"Viruses don’t change when crossing political borders, so we can expect this one to continue behaving as it did in China. Nothing any government can do will effectively stop its spread."

"Mother Nature has the upper hand, and she is using the trappings of modern life—air travel, burgeoning population and low-income country megacities, encroachment on natural habitats, and an interconnected global just-in-time delivery system—to extend her reach."

"Elected and appointed officials will do well to follow the lead of some of the very seasoned long term federal employees who are at the table. They've been through a lot of these events like this and fortunately we have them and they really represent the best of the best."
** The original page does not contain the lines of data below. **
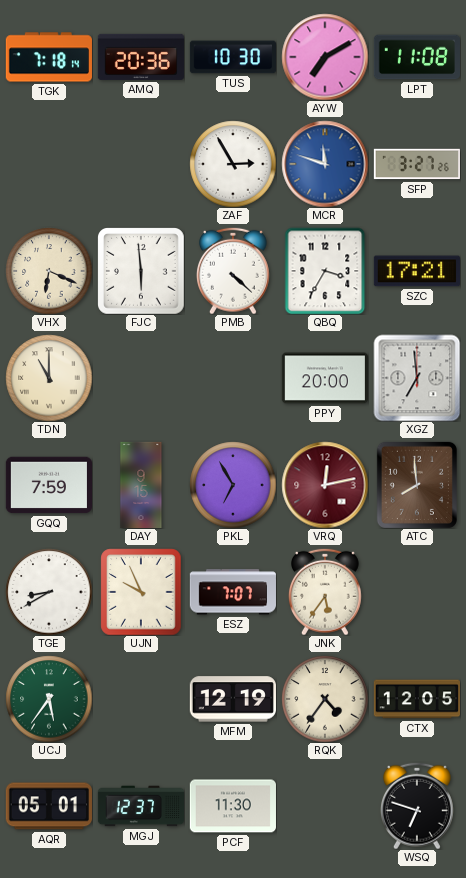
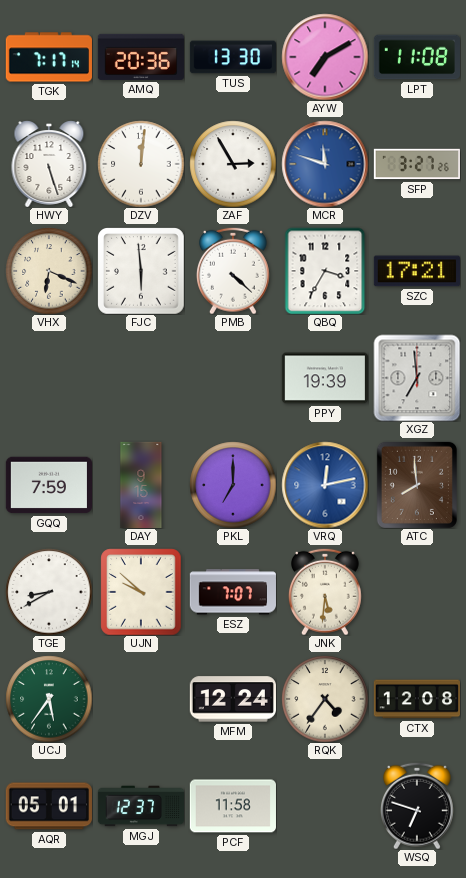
TGK: 7:18 -> 7:17
TUS: 10:30 -> 13:30
HWY: none -> 5:27
DZV: none -> 12:01
TDN: 11:00 -> none
PPY: 20:00 -> 19:39
PKL: 6:55 -> 7:00
VRQ dial: burgundy -> blue
UJN: 9:56 -> 9:52
JNK: 5:36 -> 5:31
MFM: 12:19 -> 12:24
CTX: 12:05 -> 12:08
PCF: 11:30 -> 11:58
"Every health care organization in the country should be dusting off any of their plans they’ve ever had for mass infection events like this where they need to hospitalize many more patients."

"I have no doubt [2019-nCoV] will travel across the world, including the United States. Just like with controlling the flu, it's kind of like controlling the wind. You can't."

"Viruses don't change their skin when they cross the political boundary, so what we are seeing in China [with 2019-nCoV] is absolutely going to happen around the world and what is happening in China right now is very extensive transmission."

"When this [2019-nCoV] hits us with any real punch, public health will be the fireman, the policeman, the EMS, the National Guard, all wrapped in one. And yet, when you look at what we invest in public health overall, unfortunately it is often on a shoestring budget."

"Every time we get an outbreak, there's an outpouring of voices saying we're going to have a vaccine. I wish we had these [2019-nCoV] vaccines, too, but transferring the Grand Canyon to the state of New York is probably more practical at this point."

"Don't tell the public that everything's going to be OK, but at the same time, tell the public we're going to get through this."

"The idea that we could create this seal around China is just totally unrealistic. I think at that point, you have to assume we're going to see widespread [2019-nCoV] transmission around the world."

"It wouldn't surprise me if in the next week or less there will be some further reconsideration in China of how to stop this [because the lockdown in Wuhan] is a little like shutting the barn door after the cows have escaped."

"When the president of the United States says we're ready for these coronaviruses, that answer is absolutely not true. We have such crowded emergency rooms today. We have hospitals where people have to wait hours in hallways to get seen. That's exactly how outbreaks of coronaviruses get amplified.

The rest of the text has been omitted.